- _PROBLEM TO WORK ON_
The listing should be printed again without a single change.

- _INFORMATION_
——————

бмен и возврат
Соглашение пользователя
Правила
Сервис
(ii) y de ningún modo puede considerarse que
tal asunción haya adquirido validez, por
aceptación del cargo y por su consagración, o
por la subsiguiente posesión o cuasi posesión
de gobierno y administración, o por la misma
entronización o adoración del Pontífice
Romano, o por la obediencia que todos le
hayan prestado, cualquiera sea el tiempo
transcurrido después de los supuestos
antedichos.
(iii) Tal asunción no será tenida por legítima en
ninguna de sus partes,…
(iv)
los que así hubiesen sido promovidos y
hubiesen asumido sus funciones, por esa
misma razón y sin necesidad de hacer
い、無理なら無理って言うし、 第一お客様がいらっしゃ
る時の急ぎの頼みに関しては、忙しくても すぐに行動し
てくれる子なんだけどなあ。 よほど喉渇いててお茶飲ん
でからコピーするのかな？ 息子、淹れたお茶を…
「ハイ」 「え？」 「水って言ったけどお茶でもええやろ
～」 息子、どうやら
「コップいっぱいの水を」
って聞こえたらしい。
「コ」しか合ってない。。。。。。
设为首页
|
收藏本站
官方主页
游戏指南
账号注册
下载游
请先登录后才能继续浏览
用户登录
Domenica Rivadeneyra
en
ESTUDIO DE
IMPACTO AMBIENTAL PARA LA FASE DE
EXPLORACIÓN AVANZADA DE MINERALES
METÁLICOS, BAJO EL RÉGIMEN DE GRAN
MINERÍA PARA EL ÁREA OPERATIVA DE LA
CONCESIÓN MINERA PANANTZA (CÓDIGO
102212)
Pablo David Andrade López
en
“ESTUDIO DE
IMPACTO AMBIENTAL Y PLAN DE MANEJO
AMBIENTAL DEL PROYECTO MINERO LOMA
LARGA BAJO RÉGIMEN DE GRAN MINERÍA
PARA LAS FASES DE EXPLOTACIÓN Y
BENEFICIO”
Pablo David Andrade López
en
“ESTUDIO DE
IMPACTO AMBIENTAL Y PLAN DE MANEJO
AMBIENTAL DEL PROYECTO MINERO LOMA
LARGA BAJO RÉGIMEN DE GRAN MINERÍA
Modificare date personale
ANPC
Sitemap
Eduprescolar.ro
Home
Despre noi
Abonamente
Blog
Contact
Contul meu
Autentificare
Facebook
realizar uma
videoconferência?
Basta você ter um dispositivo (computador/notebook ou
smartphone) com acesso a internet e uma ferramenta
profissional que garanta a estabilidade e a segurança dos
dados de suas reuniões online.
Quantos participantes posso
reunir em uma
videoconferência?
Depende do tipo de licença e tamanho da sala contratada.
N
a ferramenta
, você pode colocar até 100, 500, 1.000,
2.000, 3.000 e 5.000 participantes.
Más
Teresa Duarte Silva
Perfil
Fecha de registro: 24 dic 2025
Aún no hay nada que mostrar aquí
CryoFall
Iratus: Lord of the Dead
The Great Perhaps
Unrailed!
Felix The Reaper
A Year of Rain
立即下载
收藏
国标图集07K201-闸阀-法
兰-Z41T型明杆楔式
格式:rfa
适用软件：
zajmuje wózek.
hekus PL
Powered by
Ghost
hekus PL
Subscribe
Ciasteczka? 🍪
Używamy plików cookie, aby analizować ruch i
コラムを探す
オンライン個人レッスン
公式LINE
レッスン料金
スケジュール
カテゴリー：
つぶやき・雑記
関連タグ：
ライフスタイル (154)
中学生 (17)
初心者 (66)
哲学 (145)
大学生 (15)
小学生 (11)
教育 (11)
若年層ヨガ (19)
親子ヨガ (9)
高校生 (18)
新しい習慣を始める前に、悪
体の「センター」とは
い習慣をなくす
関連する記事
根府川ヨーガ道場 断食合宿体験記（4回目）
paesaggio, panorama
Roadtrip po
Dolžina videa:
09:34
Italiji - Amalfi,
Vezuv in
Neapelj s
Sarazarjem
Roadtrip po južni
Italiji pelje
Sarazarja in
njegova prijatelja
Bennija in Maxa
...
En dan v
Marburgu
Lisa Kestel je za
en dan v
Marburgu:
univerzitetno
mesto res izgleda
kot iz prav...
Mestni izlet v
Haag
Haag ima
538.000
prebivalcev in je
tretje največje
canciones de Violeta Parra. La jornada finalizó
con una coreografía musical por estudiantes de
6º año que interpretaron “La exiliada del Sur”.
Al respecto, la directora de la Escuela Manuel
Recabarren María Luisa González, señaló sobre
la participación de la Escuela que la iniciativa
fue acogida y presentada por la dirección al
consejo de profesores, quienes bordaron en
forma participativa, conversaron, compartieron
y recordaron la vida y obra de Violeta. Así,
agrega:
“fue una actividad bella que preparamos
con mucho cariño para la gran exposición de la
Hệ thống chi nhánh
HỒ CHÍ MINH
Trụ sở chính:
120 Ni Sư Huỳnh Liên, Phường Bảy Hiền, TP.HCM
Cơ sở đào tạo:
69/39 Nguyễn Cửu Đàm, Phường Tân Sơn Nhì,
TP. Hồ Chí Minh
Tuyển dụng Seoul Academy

——————

- _RESULT OF THE EXERCISE_
бмен и возврат
Соглашение пользователя
Правила
Сервис
(ii) y de ningún modo puede considerarse que
tal asunción haya adquirido validez, por
aceptación del cargo y por su consagración, o
por la subsiguiente posesión o cuasi posesión
de gobierno y administración, o por la misma
entronización o adoración del Pontífice
Romano, o por la obediencia que todos le
hayan prestado, cualquiera sea el tiempo
transcurrido después de los supuestos
antedichos.
(iii) Tal asunción no será tenida por legítima en
ninguna de sus partes,…
(iv)
los que así hubiesen sido promovidos y
hubiesen asumido sus funciones, por esa
misma razón y sin necesidad de hacer
い、無理なら無理って言うし、 第一お客様がいらっしゃ
る時の急ぎの頼みに関しては、忙しくても すぐに行動し
てくれる子なんだけどなあ。 よほど喉渇いててお茶飲ん
でからコピーするのかな？ 息子、淹れたお茶を…
「ハイ」 「え？」 「水って言ったけどお茶でもええやろ
～」 息子、どうやら
「コップいっぱいの水を」
って聞こえたらしい。
「コ」しか合ってない。。。。。。
设为首页
|
收藏本站
官方主页
游戏指南
账号注册
下载游
请先登录后才能继续浏览
用户登录
Domenica Rivadeneyra
en
ESTUDIO DE
IMPACTO AMBIENTAL PARA LA FASE DE
EXPLORACIÓN AVANZADA DE MINERALES
METÁLICOS, BAJO EL RÉGIMEN DE GRAN
MINERÍA PARA EL ÁREA OPERATIVA DE LA
CONCESIÓN MINERA PANANTZA (CÓDIGO
102212)
Pablo David Andrade López
en
“ESTUDIO DE
IMPACTO AMBIENTAL Y PLAN DE MANEJO
AMBIENTAL DEL PROYECTO MINERO LOMA
LARGA BAJO RÉGIMEN DE GRAN MINERÍA
PARA LAS FASES DE EXPLOTACIÓN Y
BENEFICIO”
Pablo David Andrade López
en
“ESTUDIO DE
IMPACTO AMBIENTAL Y PLAN DE MANEJO
AMBIENTAL DEL PROYECTO MINERO LOMA
LARGA BAJO RÉGIMEN DE GRAN MINERÍA
Modificare date personale
ANPC
Sitemap
Eduprescolar.ro
Home
Despre noi
Abonamente
Blog
Contact
Contul meu
Autentificare
Facebook
realizar uma
videoconferência?
Basta você ter um dispositivo (computador/notebook ou
smartphone) com acesso a internet e uma ferramenta
profissional que garanta a estabilidade e a segurança dos
dados de suas reuniões online.
Quantos participantes posso
reunir em uma
videoconferência?
Depende do tipo de licença e tamanho da sala contratada.
N
a ferramenta
, você pode colocar até 100, 500, 1.000,
2.000, 3.000 e 5.000 participantes.
Más
Teresa Duarte Silva
Perfil
Fecha de registro: 24 dic 2025
Aún no hay nada que mostrar aquí
CryoFall
Iratus: Lord of the Dead
The Great Perhaps
Unrailed!
Felix The Reaper
A Year of Rain
立即下载
收藏
国标图集07K201-闸阀-法
兰-Z41T型明杆楔式
格式:rfa
适用软件：
zajmuje wózek.
hekus PL
Powered by
Ghost
hekus PL
Subscribe
Ciasteczka? 🍪
Używamy plików cookie, aby analizować ruch i
コラムを探す
オンライン個人レッスン
公式LINE
レッスン料金
スケジュール
カテゴリー：
つぶやき・雑記
関連タグ：
ライフスタイル (154)
中学生 (17)
初心者 (66)
哲学 (145)
大学生 (15)
小学生 (11)
教育 (11)
若年層ヨガ (19)
親子ヨガ (9)
高校生 (18)
新しい習慣を始める前に、悪
体の「センター」とは
い習慣をなくす
関連する記事
根府川ヨーガ道場 断食合宿体験記（4回目）
paesaggio, panorama
Roadtrip po
Dolžina videa:
09:34
Italiji - Amalfi,
Vezuv in
Neapelj s
Sarazarjem
Roadtrip po južni
Italiji pelje
Sarazarja in
njegova prijatelja
Bennija in Maxa
...
En dan v
Marburgu
Lisa Kestel je za
en dan v
Marburgu:
univerzitetno
mesto res izgleda
kot iz prav...
Mestni izlet v
Haag
Haag ima
538.000
prebivalcev in je
tretje največje
canciones de Violeta Parra. La jornada finalizó
con una coreografía musical por estudiantes de
6º año que interpretaron “La exiliada del Sur”.
Al respecto, la directora de la Escuela Manuel
Recabarren María Luisa González, señaló sobre
la participación de la Escuela que la iniciativa
fue acogida y presentada por la dirección al
consejo de profesores, quienes bordaron en
forma participativa, conversaron, compartieron
y recordaron la vida y obra de Violeta. Así,
agrega:
“fue una actividad bella que preparamos
con mucho cariño para la gran exposición de la
Hệ thống chi nhánh
HỒ CHÍ MINH
Trụ sở chính:
120 Ni Sư Huỳnh Liên, Phường Bảy Hiền, TP.HCM
Cơ sở đào tạo:
69/39 Nguyễn Cửu Đàm, Phường Tân Sơn Nhì,
TP. Hồ Chí Minh
Tuyển dụng Seoul Academy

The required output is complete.